Le Département de justice et police a demandé de prolonger de deux ans supplémentaires, le délai pour élaborer un projet à l’initiative « qui frappe part ». Une initiative que j’ai déposée avec ma collègue Léonore Porchet en 2021 déjà et qui a reçu un large soutien du Parlement. Quatre ans plus tard, toujours pas de loi à l’horizon. Cette passivité des services de la Confédération est insupportable pour toutes les victimes de la violence domestique. C’est indigne.

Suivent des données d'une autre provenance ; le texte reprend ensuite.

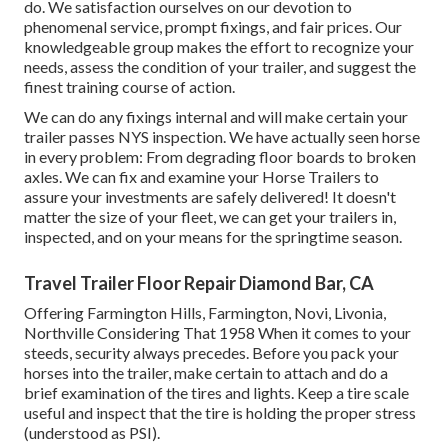
do. We satisfaction ourselves on our devotion to
phenomenal service, prompt fixings, and fair prices. Our
knowledgeable group makes the effort to recognize your
needs, assess the condition of your trailer, and suggest the
finest training course of action.
We can do any fixings internal and will make certain your
trailer passes NYS inspection. We have actually seen horse
in every problem: From degrading floor boards to broken
axles. We can fix and examine your Horse Trailers to
assure your investments are safely delivered! It doesn't
matter the size of your fleet, we can get your trailers in,
inspected, and on your means for the springtime season.
Travel Trailer Floor Repair Diamond Bar, CA
Offering Farmington Hills, Farmington, Novi, Livonia,
Northville Considering That 1958 When it comes to your
steeds, security always precedes. Before you pack your
horses into the trailer, make certain to attach and do a
brief examination of the tires and lights. Keep a tire scale
useful and inspect that the tire is holding the proper stress
(understood as PSI).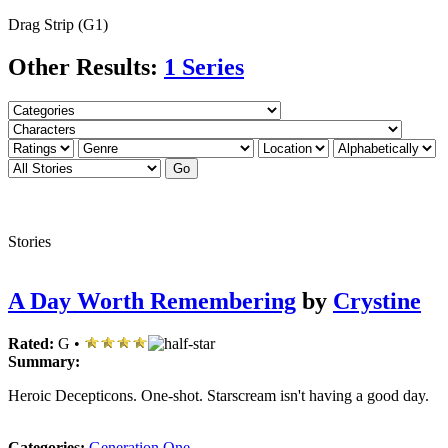
Drag Strip (G1)
Other Results:
1 Series
Stories
A Day Worth Remembering
by
Crystine
Rated:
G •
Summary:
Heroic Decepticons. One-shot. Starscream isn't having a good day.
Categories:
Generation One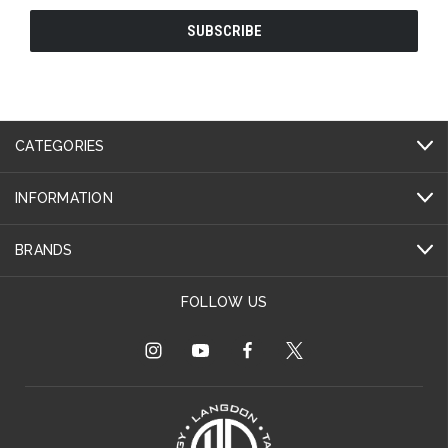
CATEGORIES
INFORMATION
BRANDS
FOLLOW US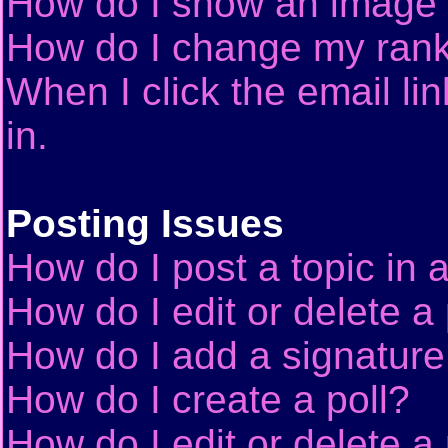
How do I show an image
How do I change my ran
When I click the email lin
in.
Posting Issues
How do I post a topic in 
How do I edit or delete a
How do I add a signature
How do I create a poll?
How do I edit or delete a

D’autant plus que les chiffres sont alarmants : depuis le début de 2025, 17 femmes sont décédées dans notre pays. Le dernier drame remonte à mercredi dans le canton de Soleure. Quant à la police, elle a enregistré 21127 infractions dans le domaine de la violence domestique en 2024. Ce qui se traduit par une augmentation de 6.1% par rapport à l’année précédente.

De leur côté, les centres d’aide aux victimes ont recensé une hausse de 5% des consultations l’année dernière. Pour la première fois, le nombre de cas a dépassé les 50’000 sur une année. La violence domestique est une douloureuse réalité qui fait désormais partie de notre quotidien.

Pour faire face à ce fléau qui ronge notre société, un dispositif a été trouvé : « qui frappe, part ». Il vise à expulser les auteurs plutôt que les victimes du domicile conjugal et à améliorer le suivi des auteurs, dans le but de limiter la récidive. Un instrument qui s’avère efficace, puisque les décisions d’éloignement ont été multipliées par dix rien que dans le canton de Vaud. Nous avons donc demandé au Conseil fédéral de s’inspirer de la loi vaudoise.

Grâce à une large alliance interpartis, portée par des femmes de tous les bords politiques, l’initiative a été adoptée par les deux Chambres. Nous avons été attentives à ce que l’expulsion de l’auteur ne soit pas un automatisme mais un principe avec des exceptions possibles. Il est donc difficilement compréhensible qu’une formulation aussi simple puisse justifier un délai de réponse aussi long. D’autant plus que la volonté du Parlement d’aller de l’avant est claire.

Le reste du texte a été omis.